Transcribed page contents
BEGIN

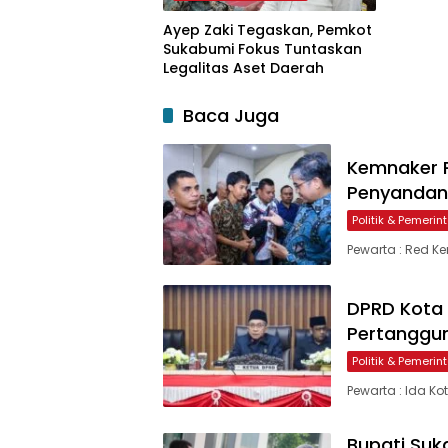
Ayep Zaki Tegaskan, Pemkot
Sukabumi Fokus Tuntaskan
Legalitas Aset Daerah
Baca Juga
Kemnaker P
Penyandang
Politik & Pemeri
Pewarta : Red K
DPRD Kota
Pertanggu
Politik & Pemeri
Pewarta : Ida K
Bupati Suk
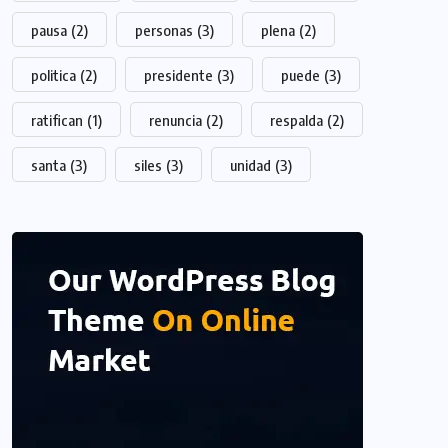
pausa
(2)
personas
(3)
plena
(2)
politica
(2)
presidente
(3)
puede
(3)
ratifican
(1)
renuncia
(2)
respalda
(2)
santa
(3)
siles
(3)
unidad
(3)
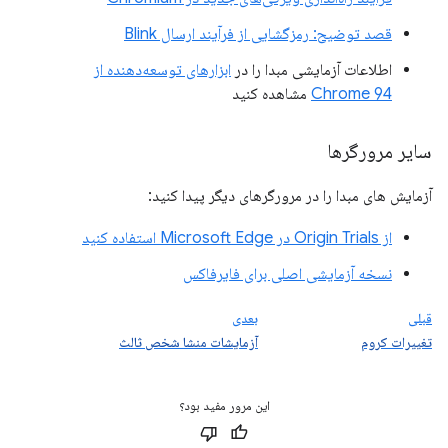
قصد توضیح: رمزگشایی از فرآیند ارسال Blink
اطلاعات آزمایشی مبدا را در
ابزارهای توسعه‌دهنده از
Chrome 94
مشاهده کنید
سایر مرورگرها
آزمایش های مبدا را در مرورگرهای دیگر پیدا کنید:
از Origin Trials در Microsoft Edge استفاده کنید
نسخه آزمایشی اصلی برای فایرفاکس
قبلی
بعدی
تغییرات کروم
آزمایشات منشا شخص ثالث
این مرور مفید بود؟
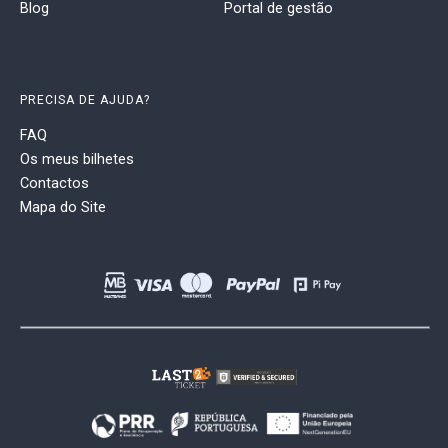
Blog
Portal de gestão
PRECISA DE AJUDA?
FAQ
Os meus bilhetes
Contactos
Mapa do Site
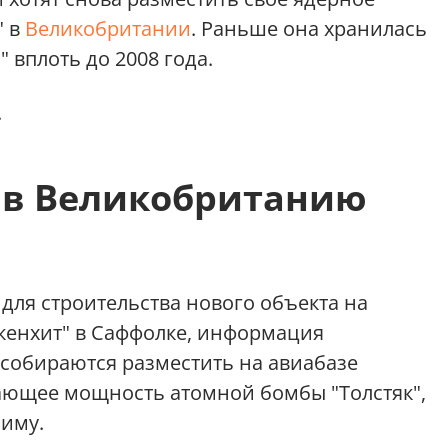
" в
Великобритании
. Раньше она хранилась
 вплоть до 2008 года.
.
 в Великобританию
 для строительства нового объекта на
кенхит" в Саффолке, информация
 собираются разместить на авиабазе
ающее мощность атомной бомбы "Толстяк",
иму.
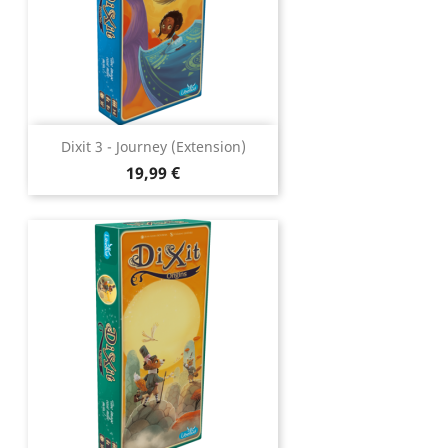
Dixit 3 - Journey (extension)
Prix
19,99 €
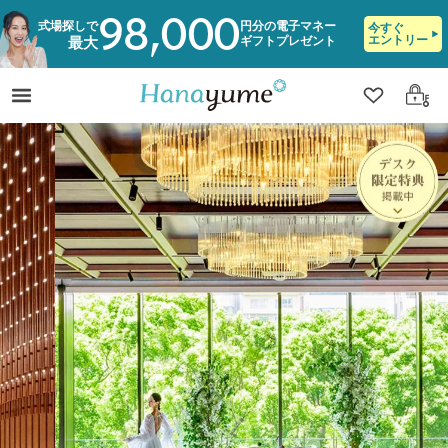
98,000
式場探しで
円分の電子マネー
今すぐ
エントリー
ギフトプレゼント
最大
クリップ
ログ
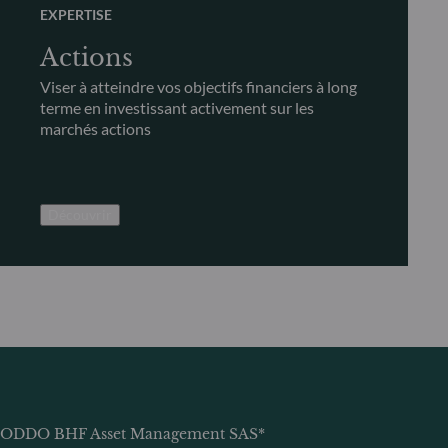
EXPERTISE
Actions
Viser à atteindre vos objectifs financiers à long
terme en investissant activement sur les
marchés actions
Découvrir
ODDO BHF Asset Management SAS*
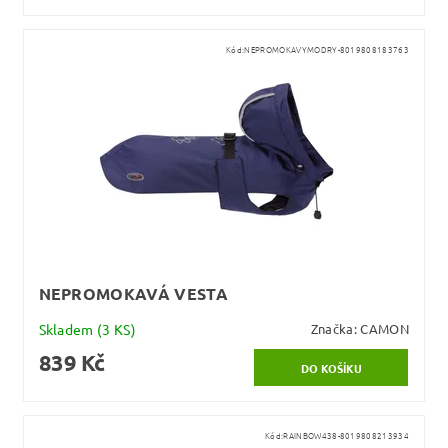
Kód:
NEPROMOKAVYMODRY-8019808183763
NEPROMOKAVÁ VESTA
Skladem
(3 KS)
Značka:
CAMON
839 Kč
Kód:
RAINBOW438-8019808213934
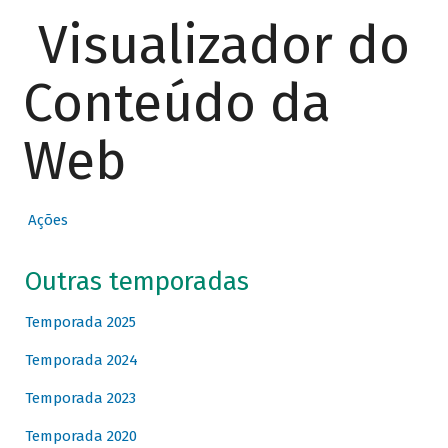
Visualizador do
Conteúdo da
Web
Ações
Outras temporadas
Temporada 2025
Temporada 2024
Temporada 2023
Temporada 2020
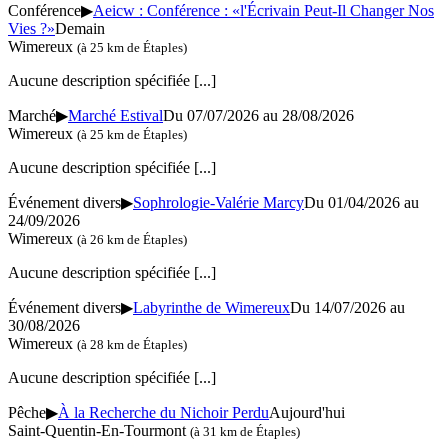
Conférence
▶
Aeicw : Conférence : «l'Écrivain Peut-Il Changer Nos
Vies ?»
Demain
Wimereux
(à 25 km de Étaples)
Aucune description spécifiée
[...]
Marché
▶
Marché Estival
Du 07/07/2026 au 28/08/2026
Wimereux
(à 25 km de Étaples)
Aucune description spécifiée
[...]
Événement divers
▶
Sophrologie-Valérie Marcy
Du 01/04/2026 au
24/09/2026
Wimereux
(à 26 km de Étaples)
Aucune description spécifiée
[...]
Événement divers
▶
Labyrinthe de Wimereux
Du 14/07/2026 au
30/08/2026
Wimereux
(à 28 km de Étaples)
Aucune description spécifiée
[...]
Pêche
▶
À la Recherche du Nichoir Perdu
Aujourd'hui
Saint-Quentin-En-Tourmont
(à 31 km de Étaples)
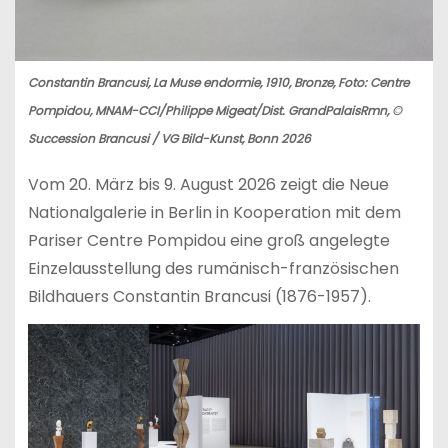
Constantin Brancusi, La Muse endormie, 1910, Bronze, Foto: Centre
Pompidou, MNAM-CCI/Philippe Migeat/Dist. GrandPalaisRmn, ©
Succession Brancusi / VG Bild-Kunst, Bonn 2026
Vom 20. März bis 9. August 2026 zeigt die Neue
Nationalgalerie in Berlin in Kooperation mit dem
Pariser Centre Pompidou eine groß angelegte
Einzelausstellung des rumänisch-französischen
Bildhauers Constantin Brancusi (1876-1957).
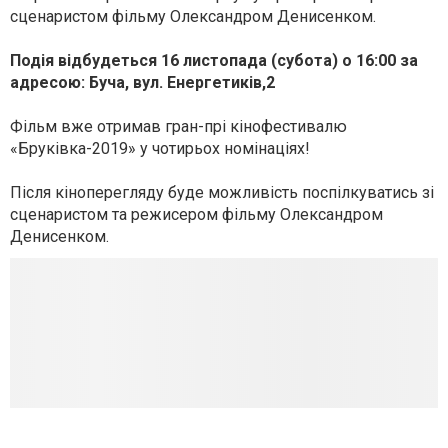
сценаристом фільму Олександром Денисенком.
Подія відбудеться 16 листопада (субота) о 16:00 за
адресою: Буча, вул. Енергетиків,2
Фільм вже отримав гран-прі кінофестивалю
«Бруківка-2019» у чотирьох номінаціях!
Після кіноперегляду буде можливість поспілкуватись зі
сценаристом та режисером фільму Олександром
Денисенком.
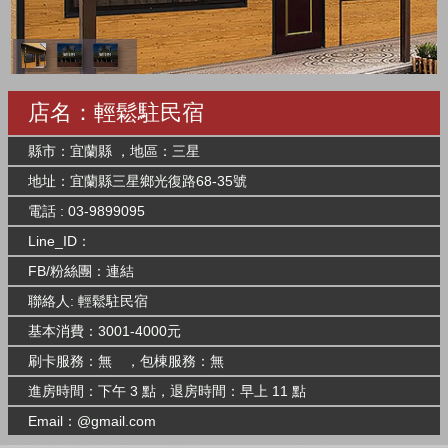
店名：輕鬆駐民宿
縣市：宜蘭縣 ，地區：三星
地址：宜蘭縣三星鄉光復路68-35號
電話 : 03-9899095
Line_ID：
FB/粉絲團：
連結
聯絡人: 輕鬆駐民宿
基本消費：3001-4000元
刷卡服務：無 ，包棟服務：無
進房時間：下午 3 點，退房時間：早上 11 點
Email：@gmail.com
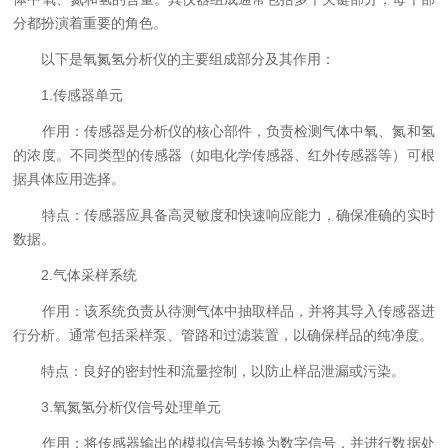
分都扮演着重要的角色。
以下是氧氮氢分析仪的主要组成部分及其作用：
1.传感器单元
作用：传感器是分析仪的核心部件，负责检测气体中氧、氮和氢
的浓度。不同类型的传感器（如电化学传感器、红外传感器等）可根
据具体应用选择。
特点：传感器应具备高灵敏度和快速响应能力，确保准确的实时
数据。
2.气体采样系统
作用：该系统负责从待测气体中抽取样品，并将其导入传感器进
行分析。通常包括采样泵、管路和过滤装置，以确保样品的纯净度。
特点：良好的密封性和流量控制，以防止样品泄漏或污染。
3.氧氮氢分析仪信号处理单元
作用：将传感器输出的模拟信号转换为数字信号，并进行数据处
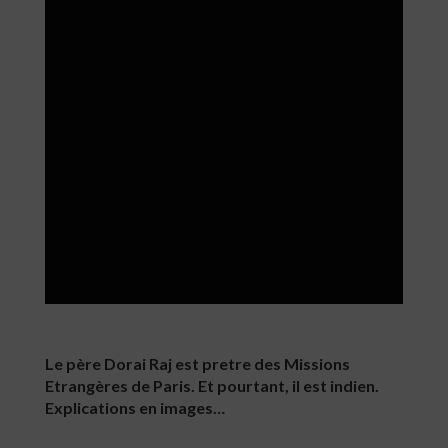
Le père Dorai Raj est pretre des Missions
Etrangères de Paris. Et pourtant, il est indien.
Explications en images…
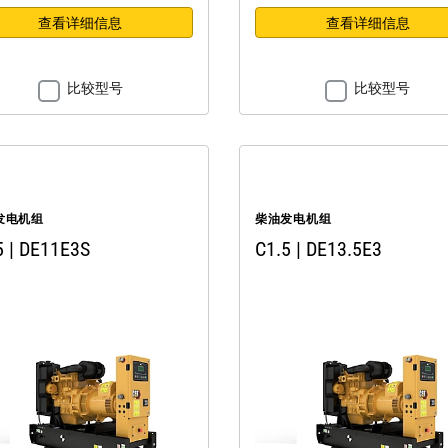
查看详细信息
查看详细信息
比较型号
比较型号
发电机组
柴油发电机组
5 | DE11E3S
C1.5 | DE13.5E3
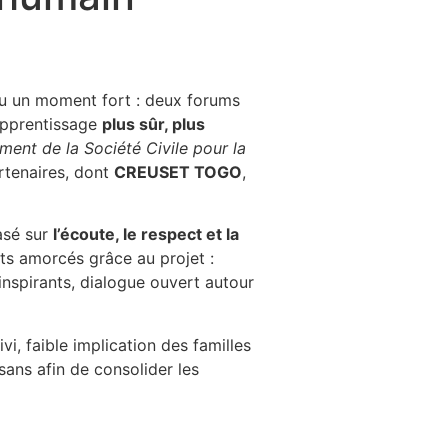
pprentissage sans violence et plus humain
u un moment fort : deux forums
apprentissage
plus sûr, plus
ment de la Société Civile pour la
rtenaires, dont
CREUSET TOGO
,
asé sur
l’écoute, le respect et la
s amorcés grâce au projet :
inspirants, dialogue ouvert autour
, faible implication des familles
sans afin de consolider les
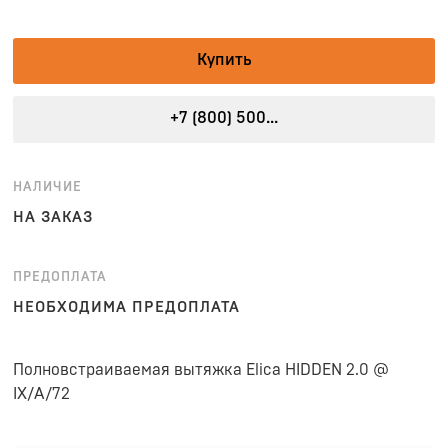
Купить
+7 (800) 500...
НАЛИЧИЕ
НА ЗАКАЗ
ПРЕДОПЛАТА
НЕОБХОДИМА ПРЕДОПЛАТА
Полновстраиваемая вытяжка Elica HIDDEN 2.0 @
IX/A/72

END

- What this task involves: Give the entries back verbatim and omit the images.

- Your response:
Ayep Zaki Tegaskan, Pemkot
Sukabumi Fokus Tuntaskan
Legalitas Aset Daerah
Baca Juga
Kemnaker P
Penyandang
Politik & Pemeri
Pewarta : Red K
DPRD Kota
Pertanggu
Politik & Pemeri
Pewarta : Ida K
Bupati Suk
pausa
(2)
personas
(3)
plena
(2)
politica
(2)
presidente
(3)
puede
(3)
ratifican
(1)
renuncia
(2)
respalda
(2)
santa
(3)
siles
(3)
unidad
(3)
قصد توضیح: رمزگشایی از فرآیند ارسال Blink
اطلاعات آزمایشی مبدا را در
ابزارهای توسعه‌دهنده از
Chrome 94
مشاهده کنید
سایر مرورگرها
آزمایش های مبدا را در مرورگرهای دیگر پیدا کنید:
از Origin Trials در Microsoft Edge استفاده کنید
نسخه آزمایشی اصلی برای فایرفاکس
قبلی
بعدی
تغییرات کروم
آزمایشات منشا شخص ثالث
این مرور مفید بود؟
Blog
Portal de gestão
PRECISA DE AJUDA?
FAQ
Os meus bilhetes
Contactos
Mapa do Site
" в
Великобритании
. Раньше она хранилась
 вплоть до 2008 года.
.
 в Великобританию
 для строительства нового объекта на
кенхит" в Саффолке, информация
 собираются разместить на авиабазе
ающее мощность атомной бомбы "Толстяк",
иму.
Dixit 3 - Journey (extension)
Prix
19,99 €
98,000
式場探しで
円分の電子マネー
今すぐ
エントリー
ギフトプレゼント
最大
クリップ
ログ
EXPERTISE
Actions
Viser à atteindre vos objectifs financiers à long
terme en investissant activement sur les
marchés actions
Découvrir
ODDO BHF Asset Management SAS*
Kód:
NEPROMOKAVYMODRY-8019808183763
NEPROMOKAVÁ VESTA
Skladem
(3 KS)
Značka:
CAMON
839 Kč
Kód:
RAINBOW438-8019808213934
Visualizador do
Conteúdo da
Web
Ações
Outras temporadas
Temporada 2025
Temporada 2024
Temporada 2023
Temporada 2020
Conférence
▶
Aeicw : Conférence : «l'Écrivain Peut-Il Changer Nos
Vies ?»
Demain
Wimereux
(à 25 km de Étaples)
Aucune description spécifiée
[...]
Marché
▶
Marché Estival
Du 07/07/2026 au 28/08/2026
Wimereux
(à 25 km de Étaples)
Aucune description spécifiée
[...]
Événement divers
▶
Sophrologie-Valérie Marcy
Du 01/04/2026 au
24/09/2026
Wimereux
(à 26 km de Étaples)
Aucune description spécifiée
[...]
Événement divers
▶
Labyrinthe de Wimereux
Du 14/07/2026 au
30/08/2026
Wimereux
(à 28 km de Étaples)
Aucune description spécifiée
[...]
Pêche
▶
À la Recherche du Nichoir Perdu
Aujourd'hui
Saint-Quentin-En-Tourmont
(à 31 km de Étaples)
Constantin Brancusi, La Muse endormie, 1910, Bronze, Foto: Centre
Pompidou, MNAM-CCI/Philippe Migeat/Dist. GrandPalaisRmn, ©
Succession Brancusi / VG Bild-Kunst, Bonn 2026
Vom 20. März bis 9. August 2026 zeigt die Neue
Nationalgalerie in Berlin in Kooperation mit dem
Pariser Centre Pompidou eine groß angelegte
Einzelausstellung des rumänisch-französischen
Bildhauers Constantin Brancusi (1876-1957).
сценаристом фільму Олександром Денисенком.
Подія відбудеться 16 листопада (субота) о 16:00 за
адресою: Буча, вул. Енергетиків,2
Фільм вже отримав гран-прі кінофестивалю
«Бруківка-2019» у чотирьох номінаціях!
Після кіноперегляду буде можливість поспілкуватись зі
сценаристом та режисером фільму Олександром
Денисенком.
店名：輕鬆駐民宿
縣市：宜蘭縣 ，地區：三星
地址：宜蘭縣三星鄉光復路68-35號
電話 : 03-9899095
Line_ID：
FB/粉絲團：
連結
聯絡人: 輕鬆駐民宿
基本消費：3001-4000元
刷卡服務：無 ，包棟服務：無
進房時間：下午 3 點，退房時間：早上 11 點
Email：@gmail.com
分都扮演着重要的角色。
以下是氧氮氢分析仪的主要组成部分及其作用：
1.传感器单元
作用：传感器是分析仪的核心部件，负责检测气体中氧、氮和氢
的浓度。不同类型的传感器（如电化学传感器、红外传感器等）可根
据具体应用选择。
特点：传感器应具备高灵敏度和快速响应能力，确保准确的实时
数据。
2.气体采样系统
作用：该系统负责从待测气体中抽取样品，并将其导入传感器进
行分析。通常包括采样泵、管路和过滤装置，以确保样品的纯净度。
特点：良好的密封性和流量控制，以防止样品泄漏或污染。
3.氧氮氢分析仪信号处理单元
作用：将传感器输出的模拟信号转换为数字信号，并进行数据处
Le père Dorai Raj est pretre des Missions
Etrangères de Paris. Et pourtant, il est indien.
Explications en images…
查看详细信息
查看详细信息
比较型号
比较型号
发电机组
柴油发电机组
5 | DE11E3S
C1.5 | DE13.5E3
pprentissage sans violence et plus humain
u un moment fort : deux forums
apprentissage
plus sûr, plus
ment de la Société Civile pour la
rtenaires, dont
CREUSET TOGO
,
asé sur
l’écoute, le respect et la
s amorcés grâce au projet :
inspirants, dialogue ouvert autour
, faible implication des familles
sans afin de consolider les
Купить
+7 (800) 500...
НАЛИЧИЕ
НА ЗАКАЗ
ПРЕДОПЛАТА
НЕОБХОДИМА ПРЕДОПЛАТА
Полновстраиваемая вытяжка Elica HIDDEN 2.0 @
IX/A/72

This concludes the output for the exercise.